■ Instructions for the task
Report every line from the following entries that contains the string "Tattile".

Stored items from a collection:
◇ ◇ ◇ ◇

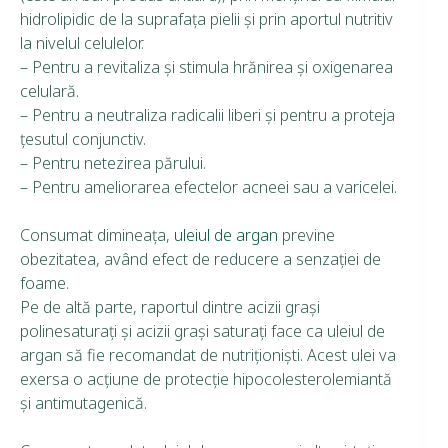
hidrolipidic de la suprafaţa pielii şi prin aportul nutritiv
la nivelul celulelor.
– Pentru a revitaliza şi stimula hrănirea şi oxigenarea
celulară.
– Pentru a neutraliza radicalii liberi şi pentru a proteja
ţesutul conjunctiv.
– Pentru netezirea părului.
– Pentru ameliorarea efectelor acneei sau a varicelei.
Consumat dimineaţa,
uleiul de argan
previne
obezitatea, având efect de reducere a senzaţiei de
foame.
Pe de altă parte, raportul dintre acizii graşi
polinesaturaţi şi acizii graşi saturaţi face ca uleiul de
argan să fie recomandat de nutriţionişti. Acest ulei va
exersa o acţiune de protecţie hipocolesterolemiantă
şi antimutagenică.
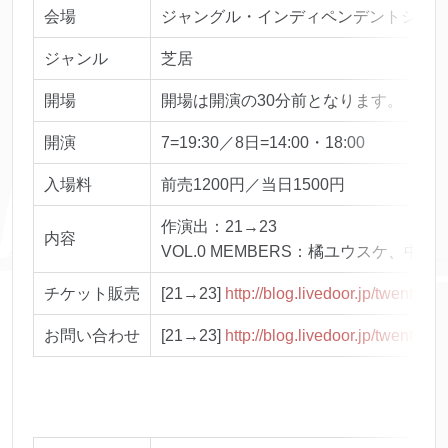
会場
ジャングル・インディペンデントシアター 
ジャンル
芝居
開場
開場は開演の30分前となります。
開演
7=19:30／8日=14:00・18:00
入場料
前売1200円／当日1500円
作演出：21→23
内容
VOL.0 MEMBERS：橘ユウスケ
チケット販売
[21→23]
http://blog.livedoor.jp/twentyon
お問い合わせ
[21→23]
http://blog.livedoor.jp/twentyon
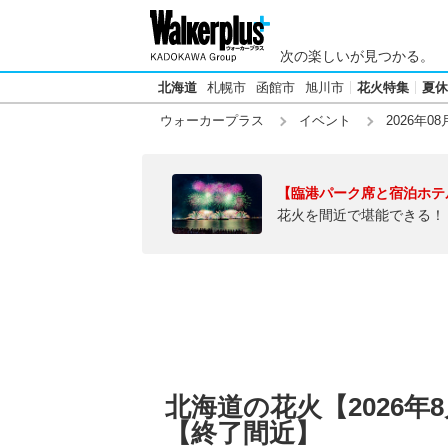
次の楽しいが見つかる。
北海道
札幌市
函館市
旭川市
花火特集
夏休
ウォーカープラス
イベント
2026年08
【臨港パーク席と宿泊ホテ
花火を間近で堪能できる！
北海道の花火【2026年
【終了間近】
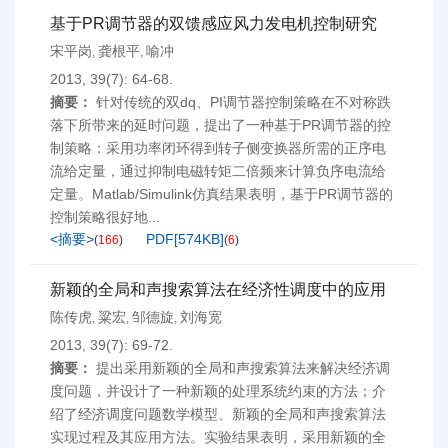
基于PR调节器的双馈感应风力发电机控制研究
宋平岗
龚根平
喻冲
,
,
2013, 39(7): 64-68.
摘要：
针对传统的双dq、PI调节器控制策略在不对称跌
落下所带来的延时问题，提出了一种基于PR调节器的控
制策略：采用功率闭环得到转子侧变换器所需的正序电
流给定量，通过抑制电磁转矩二倍频来计算负序电流给
定量。Matlab/Simulink仿真结果表明，基于PR调节器的
控制策略很好地...
<摘要>
PDF[
574KB
]
(
166
)
(
6
)
新颖的全局和声搜索算法在经济性调度中的应用
陈传虎
粱宏
邹德旋
刘海宽
,
,
,
2013, 39(7): 69-72.
摘要：
提出采用新颖的全局和声搜索算法来解决经济调
度问题，并设计了一种新颖的处理系统约束的方法；介
绍了经济调度问题数学模型、新颖的全局和声搜索算法
实现过程及其应用方法。实验结果表明，采用新颖的全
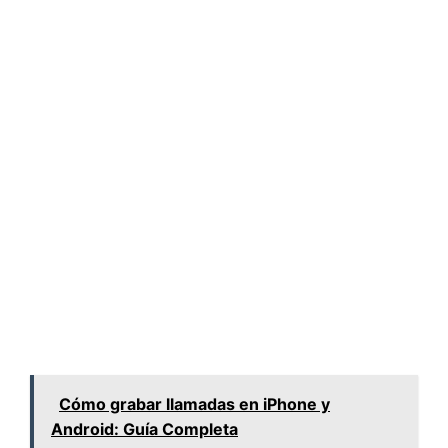
Cómo grabar llamadas en iPhone y
Android: Guía Completa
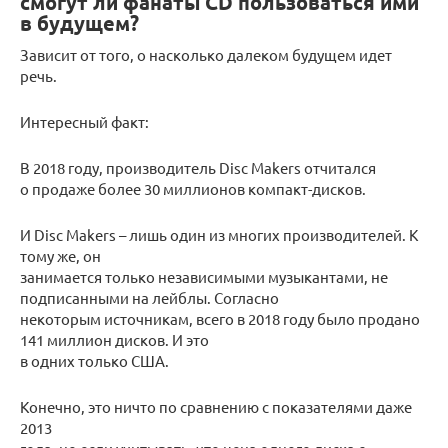
смогут ли фанаты CD пользоваться ими
в будущем?
Зависит от того, о насколько далеком будущем идет
речь.
Интересный факт:
В 2018 году, производитель Disc Makers отчитался
о продаже более 30 миллионов компакт-дисков.
И Disc Makers – лишь один из многих производителей. К
тому же, он
занимается только независимыми музыкантами, не
подписанными на лейблы. Согласно
некоторым источникам, всего в 2018 году было продано
141 миллион дисков. И это
в одних только США.
Конечно, это ничто по сравнению с показателями даже
2013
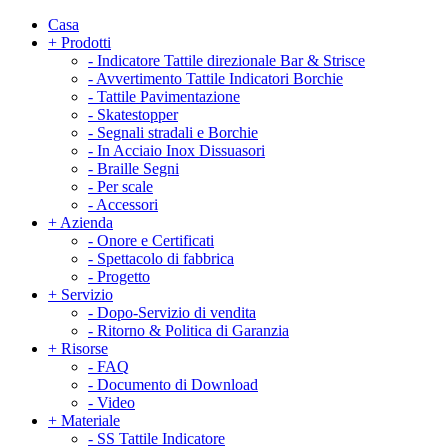
Casa
+
Prodotti
-
Indicatore Tattile direzionale Bar & Strisce
-
Avvertimento Tattile Indicatori Borchie
-
Tattile Pavimentazione
-
Skatestopper
-
Segnali stradali e Borchie
-
In Acciaio Inox Dissuasori
-
Braille Segni
-
Per scale
-
Accessori
+
Azienda
-
Onore e Certificati
-
Spettacolo di fabbrica
-
Progetto
+
Servizio
-
Dopo-Servizio di vendita
-
Ritorno & Politica di Garanzia
+
Risorse
-
FAQ
-
Documento di Download
-
Video
+
Materiale
-
SS Tattile Indicatore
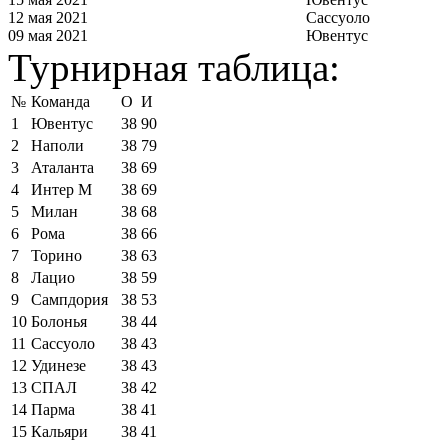
12 мая 2021
Сассуоло
09 мая 2021
Ювентус
Турнирная таблица:
№
Команда
О
И
1
Ювентус
38
90
2
Наполи
38
79
3
Аталанта
38
69
4
Интер М
38
69
5
Милан
38
68
6
Рома
38
66
7
Торино
38
63
8
Лацио
38
59
9
Сампдория
38
53
10
Болонья
38
44
11
Сассуоло
38
43
12
Удинезе
38
43
13
СПАЛ
38
42
14
Парма
38
41
15
Кальяри
38
41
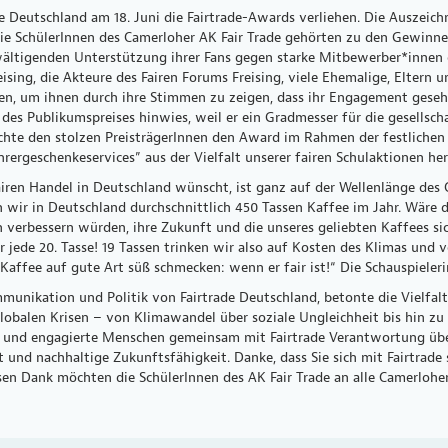
Deutschland am 18. Juni die Fairtrade-Awards verliehen. Die Auszeichnun
ie SchülerInnen des Camerloher AK Fair Trade gehörten zu den Gewinner
rwältigenden Unterstützung ihrer Fans gegen starke Mitbewerber*innen
sing, die Akteure des Fairen Forums Freising, viele Ehemalige, Eltern u
nen, um ihnen durch ihre Stimmen zu zeigen, dass ihr Engagement geseh
des Publikumspreises hinwies, weil er ein Gradmesser für die gesellsc
chte den stolzen PreisträgerInnen den Award im Rahmen der festlichen 
ehrergeschenkeservices” aus der Vielfalt unserer fairen Schulaktionen her
airen Handel in Deutschland wünscht, ist ganz auf der Wellenlänge des C
en wir in Deutschland durchschnittlich 450 Tassen Kaffee im Jahr. Wäre 
verbessern würden, ihre Zukunft und die unseres geliebten Kaffees si
 jede 20. Tasse! 19 Tassen trinken wir also auf Kosten des Klimas un
Kaffee auf gute Art süß schmecken: wenn er fair ist!“ Die Schauspieler
munikation und Politik von Fairtrade Deutschland, betonte die Vielfal
obalen Krisen – von Klimawandel über soziale Ungleichheit bis hin zu
und engagierte Menschen gemeinsam mit Fairtrade Verantwortung über
t und nachhaltige Zukunftsfähigkeit. Danke, dass Sie sich mit Fairtrad
en Dank möchten die SchülerInnen des AK Fair Trade an alle Camerloher 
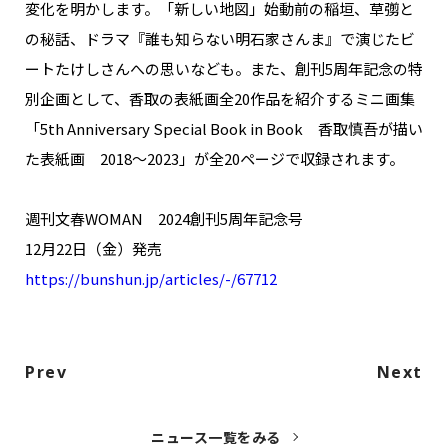
変化を明かします。「新しい地図」始動前の稲垣、草彅と
の秘話、ドラマ『誰も知らない明石家さんま』で演じたビ
ートたけしさんへの思いなども。また、創刊5周年記念の特
別企画として、香取の表紙画全20作品を紹介するミニ画集
「5th Anniversary Special Book in Book 香取慎吾が描い
た表紙画 2018～2023」が全20ページで収録されます。
週刊文春WOMAN 2024創刊5周年記念号
12月22日（金）発売
https://bunshun.jp/articles/-/67712
Prev
Next
ニュース一覧をみる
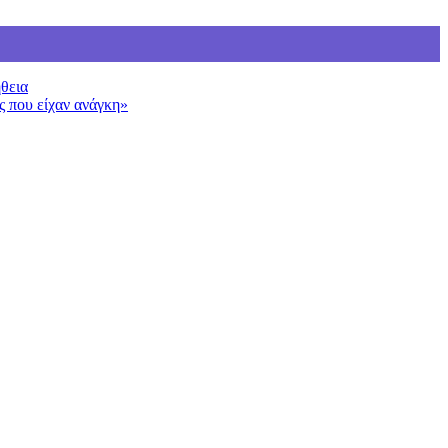
ήθεια
ς που είχαν ανάγκη»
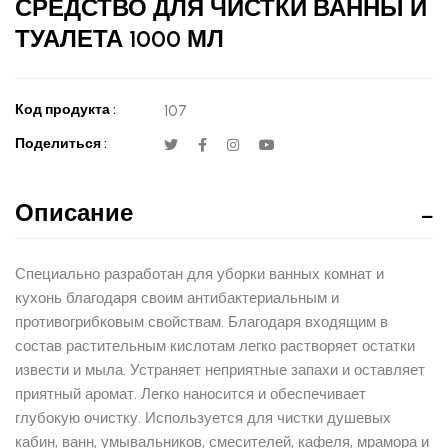
СРЕДСТВО ДЛЯ ЧИСТКИ ВАННЫ И
ТУАЛЕТА 1000 МЛ
Код продукта :
107
Поделиться :
Описание
Специально разработан для уборки ванных комнат и
кухонь благодаря своим антибактериальным и
противогрибковым свойствам. Благодаря входящим в
состав растительным кислотам легко растворяет остатки
извести и мыла. Устраняет неприятные запахи и оставляет
приятный аромат. Легко наносится и обеспечивает
глубокую очистку. Используется для чистки душевых
кабин, ванн, умывальников, смесителей, кафеля, мрамора и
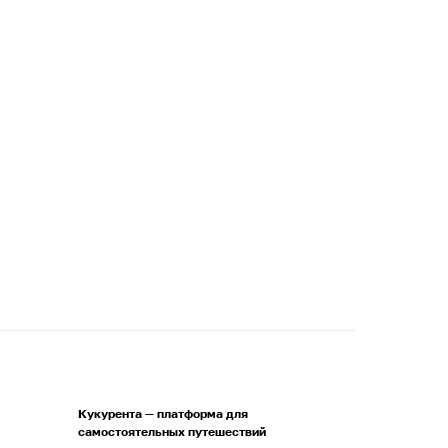
Кукурента — платформа для
самостоятельных путешествий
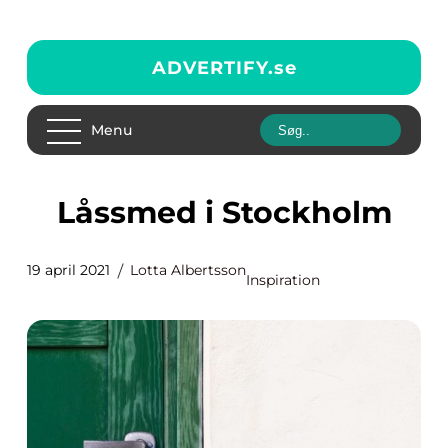
ADVERTIFY.
se
Menu
Låssmed i Stockholm
19 april 2021
Lotta Albertsson
Inspiration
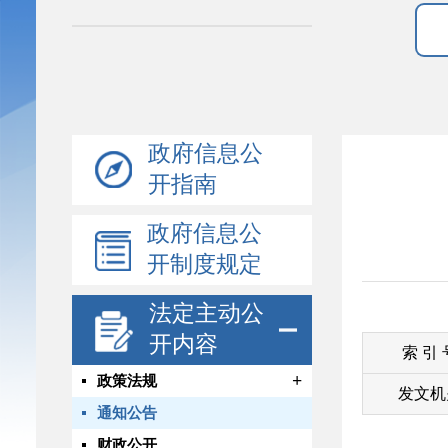
政府信息公
开指南
政府信息公
开制度规定
法定主动公
开内容
索 引
+
政策法规
发文机
通知公告
财政公开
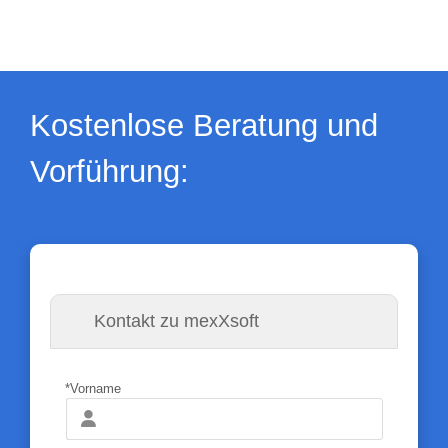
Kostenlose Beratung und
Vorführung:
Kontakt zu mexXsoft
*Vorname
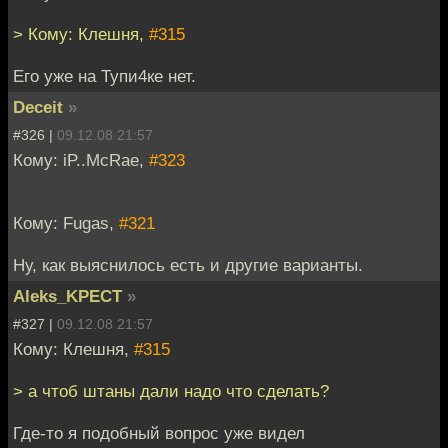
> Кому: Клешня,
#315
Его уже на Тупи4ке нет.
Deceit
»
#326 |
09.12.08 21:57
Кому: iP..McRae,
#323
Кому: Fugas,
#321
Ну, как выяснилось есть и другие варианты.
Aleks_KPECT
»
#327 |
09.12.08 21:57
Кому: Клешня,
#315
> а чтоб штаны дали надо что сделать?
Где-то я подобный вопрос уже видел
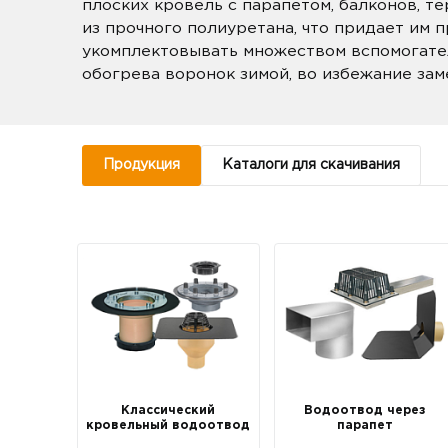
плоских кровель с парапетом, балконов, т
из прочного полиуретана, что придает им 
укомплектовывать множеством вспомогател
обогрева воронок зимой, во избежание зам
Продукция
Каталоги для скачивания
Классический
Водоотвод через
кровельный водоотвод
парапет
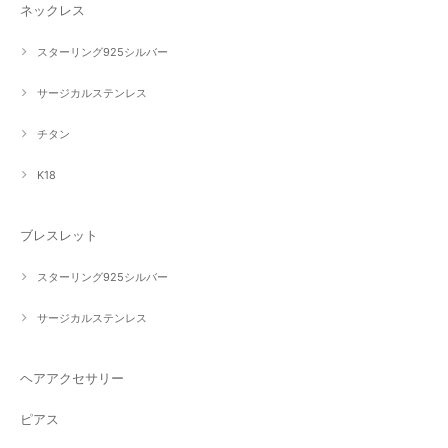
ネックレス
スターリング925シルバー
サージカルステンレス
チタン
K18
ブレスレット
スターリング925シルバー
サージカルステンレス
ヘアアクセサリー
ピアス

◇ ◇ ◇ ◇

■ Response box
Indicatore Tattile direzionale Bar & Strisce
Avvertimento Tattile Indicatori Borchie
Tattile Pavimentazione
SS Tattile Indicatore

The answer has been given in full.